THE PROBLEM
An exact copy of all the lines below is required, with every image left out.

DATA FOR PROCESSING
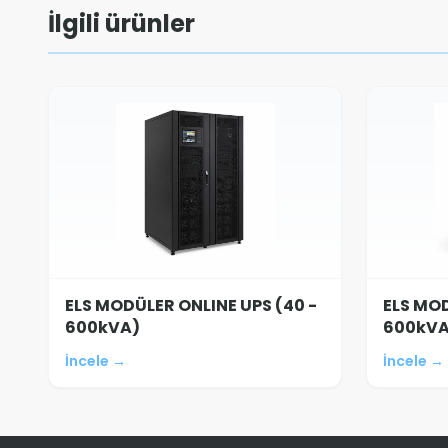
İlgili ürünler
ELS MODÜLER ONLINE UPS (40 -
ELS MOD
600kVA)
600kVA
İncele →
İncele →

SOLUTION TO THIS EXERCISE
İlgili ürünler
ELS MODÜLER ONLINE UPS (40 -
ELS MOD
600kVA)
600kVA
İncele →
İncele →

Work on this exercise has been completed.